Die gesamte Inselgruppe liegt mit 87 sogar noch deutlich höher über dem spanischen Durchschnitt. Da auch die Positivrate steigt und mit sechs Prozent wieder deutlich über der Höchstmarke von fünf Prozent liegt, die die Weltgesundheitsorganisation (WHO) festgelegt hat, darf davon ausgegangen werden, dass die Dunkelziffer bei Infektionen hoch ist und steigt. Festgestellt wird nicht nur auf den Balearen, dass die Belegung der Krankenhäuser wieder zunimmt. Es ist bekannt, dass die Einlieferungen etwa zwei Wochen den Inzidenzen hinterherlaufen.

Schaut man sich die Daten des Gesundheitsministeriums allerdings nach Regionen aufgeschlüsselt an, dann wird deutlich, dass das Erklärungsmuster, dass man in Spanien nun vor allem mit importierten Inzidenzen zu tun hat, zu kurz greift. Das mag für das Baskenland noch stimmen, das besonders weiterhin von viele französischen Touristen aufgesucht wird. Dort liegt die Inzidenz mit 139 sogar mehr als doppelt so hoch als im Landesdurchschnitt und praktisch genauso hoch wie in Frankreich. Aber für Aragon (100) und für den Spitzenreiter Navarra (181) kann das kaum gelten.

Hohe Impfquote ist keine Garantie

Hier zeigt sich auch schon, dass es falsch ist zu glauben, dass eine hohe Impfquote grundsätzlich vor hohen Inzidenzen schützt. Ausgerechnet das Baskenland liegt mit einer Impfquote von über 90 Prozent deutlich über dem Durchschnitt (79 Prozent) im spanischen Staat 90,4 Prozent der Bevölkerung über 12 Jahren ist vollständig geimpft. Navarra liegt dagegen im Durchschnitt, sogar mit knapp 80 Prozent leicht über dem Durchschnitt. In der Region hat eine Studie gerade herausgearbeitet, dass der Schutz durch Impfungen beständig abnimmt. Nach drei Monaten betrage er nur noch 63 Prozent.

Am Beispiel Portugal wird das noch klarer. Denn das Land wird als absoluter Impf-Musterschüler herausgestellt, da fast 90 Prozent der Bevölkerung schon vollständig geimpft sind.

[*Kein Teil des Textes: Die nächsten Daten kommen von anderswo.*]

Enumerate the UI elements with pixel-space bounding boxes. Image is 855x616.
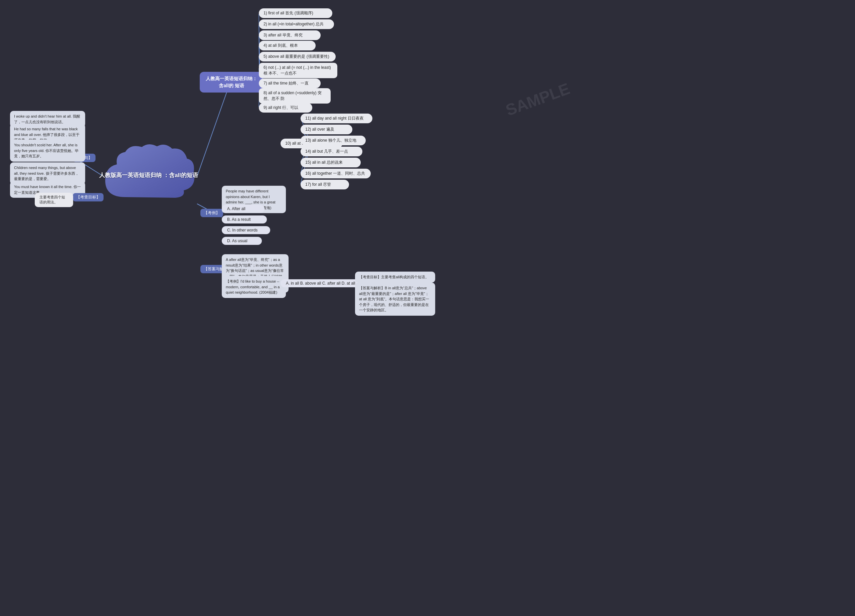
watermark: SAMPLE — [503, 79, 572, 119]
main-title-node: 人教高一英语短语归纳：含all的 短语 — [200, 72, 263, 92]
phrase-node-5: 5) above all 最重要的是 (强调重要性) — [259, 52, 336, 61]
phrase-node-13: 13) all alone 独个儿、独立地 — [300, 136, 366, 145]
phrase-node-15: 15) all in all 总的说来 — [300, 158, 361, 167]
phrase-node-6: 6) not (...) at all (= not (...) in the … — [259, 63, 337, 78]
exam-goal-text: 主要考查四个短语的用法。 — [35, 193, 73, 207]
phrase-node-8: 8) all of a sudden (=suddenly) 突然、忽不 防 — [259, 88, 331, 104]
phrase-node-17: 17) for all 尽管 — [300, 180, 349, 189]
exam-case-bracket-label: 【考例】 — [201, 209, 223, 217]
phrase-node-12: 12) all over 遍及 — [300, 125, 352, 134]
option-a[interactable]: A. After all — [222, 205, 265, 213]
svg-line-0 — [197, 84, 230, 176]
phrase-node-9: 9) all right 行、可以 — [259, 103, 312, 113]
phrase-node-7: 7) all the time 始终、一直 — [259, 78, 320, 88]
phrase-node-16: 16) all together 一道、同时、总共 — [300, 169, 371, 178]
exam2-options[interactable]: A. in all B. above all C. after all D. a… — [280, 279, 362, 287]
exam2-question-box: 【考例】I'd like to buy a house -- modern, c… — [222, 276, 286, 298]
exam-goal-2-text: 【考查目标】主要考查all构成的四个短语。 — [355, 271, 435, 283]
phrase-node-4: 4) at all 到底、根本 — [259, 41, 316, 51]
phrase-node-2: 2) in all (=in total=altogether) 总共 — [259, 19, 334, 29]
example-box-4: Children need many things, but above all… — [10, 162, 85, 184]
exam-goal-bracket-label: 【考查目标】 — [73, 193, 104, 201]
option-c[interactable]: C. In other words — [222, 226, 270, 234]
phrase-node-1: 1) first of all 首先 (强调顺序) — [259, 8, 332, 18]
phrase-node-14: 14) all but 几乎、差一点 — [300, 147, 362, 156]
cloud-center-text: 人教版高一英语短语归纳 ：含all的短语 — [98, 140, 199, 210]
answer2-text: 【答案与解析】B in all意为"总共"；above all意为"最重要的是"… — [355, 283, 435, 316]
example-box-3: You shouldn't scold her. After all, she … — [10, 139, 85, 162]
phrase-node-3: 3) after all 毕竟、终究 — [259, 31, 320, 40]
option-d[interactable]: D. As usual — [222, 237, 262, 245]
option-b[interactable]: B. As a result — [222, 216, 267, 224]
phrase-node-11: 11) all day and all night 日日夜夜 — [300, 113, 372, 123]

Doch die Inzidenzen in Portugal ist mit 124 sogar schon wieder doppelt so hoch wie im Nachbarland Spanien. Während sich in spanischen Krankenhäusern die Einlieferungen noch in Grenzen halten, steigt die Zahl in Portugal inzwischen beständig seit gut einer Woche wieder bedenklich an.

In der Regierung denkt man schon wieder über Einschnitte nach, um eine fatale Entwicklung wie im vergangenen Jahr zu vermeiden, die im Januar und Februar aus dem Land einen weltweiten Hotspot gemacht hatte. Zudem muss im Januar gewählt werden, weil die sozialistische Regierung keinen Haushalt zustande bekam.

Dass die Spanier "3G" nur auf Reisen sowie in einigen Diskotheken kennen, wo das in Katalonien längst gefordert wird, das wird sich in Spanien angesichts der ständig steigenden Zahlen nun auch ändern. Schließlich stellen auch spanische Medien inzwischen fest, dass sogar die Einlieferungen auf Intensivstationen wieder steigen. Etliche Regionen, das Baskenland hat es schon beantragt, wollen die französische Regelung einführen, dass man nur mit einem "Covid-Pass" in größere Restaurants (mit Sitzplätzen für mehr als 50 Personen), Nachtclubs und größere Veranstaltungen darf.

Am Montag entscheidet darüber der Oberste Gerichtshof im Baskenland, der allerdings in der Vergangenheit immer wieder Covid-Maßnahmen gekippt hat, die in anderen Regionen von Gerichten abgenickt wurden. Etliche Regionen, die ähnliche Pläne haben, machen deshalb Druck auf die sozialdemokratische Zentralregierung.

Sie wollen eine landesweite Lösung, um nicht von relativ willkürlichen lokalen Gerichtsentscheidungen abhängig zu sein. Klar ist allen, dass sich die Lage vor Weihnachten wieder verschärfen wird. Besonders harte Maßnahmen wie ein neuer Lockdown, sollen verhindert werden, zumal die Wirtschaft noch immer nicht rund läuft und die Wachstumsraten ständig nach unten korrigiert werden müssen.